Print media in South Sudan are burdened with small staffs and budgets, low advertising revenue, and a national illiteracy rate of about 74 percent. Newspapers are largely concentrated in urban areas because of the high cost of transportation and a lack of reliable infrastructure. Newsprint is very expensive, and because the country has only two printing presses, most printing is done in Uganda or Kenya. A number of private dailies and weeklies publish regularly, though individuals within the SPLM own the majority of titles. There is a general lack of diversity of viewpoints, as reporters are either employed by progovernment media owners or fear reprisals from state authorities. Papers allied with the ruling party are favored in terms of winning advertising contracts. Government-owned South Sudan Television is the sole television station operating in the country. Journalists working at the outlet complain of self-censorship and lack of professional integrity among their superiors.
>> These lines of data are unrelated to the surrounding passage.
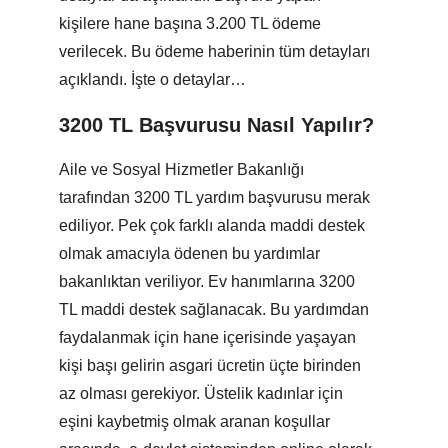
kişilere hane başına 3.200 TL ödeme
verilecek. Bu ödeme haberinin tüm detayları
açıklandı. İşte o detaylar…
3200 TL Başvurusu Nasıl Yapılır?
Aile ve Sosyal Hizmetler Bakanlığı
tarafından 3200 TL yardım başvurusu merak
ediliyor. Pek çok farklı alanda maddi destek
olmak amacıyla ödenen bu yardımlar
bakanlıktan veriliyor. Ev hanımlarına 3200
TL maddi destek sağlanacak. Bu yardımdan
faydalanmak için hane içerisinde yaşayan
kişi başı gelirin asgari ücretin üçte birinden
az olması gerekiyor. Üstelik kadınlar için
eşini kaybetmiş olmak aranan koşullar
Radio remains the main source of news for most citizens, with several dozen stations in operation across the country; however, many remote areas remain outside the reach of FM broadcasts.
There are no reliable statistics regarding internet use in South Sudan during 2013. Penetration is low, as most of the country lacks reliable electricity and infrastructure. However, there are no reports of the government restricting access to or content on the internet, and several professional, critical news sites have emerged, including Sudan Tribune, Sudan Votes, and Gurtong.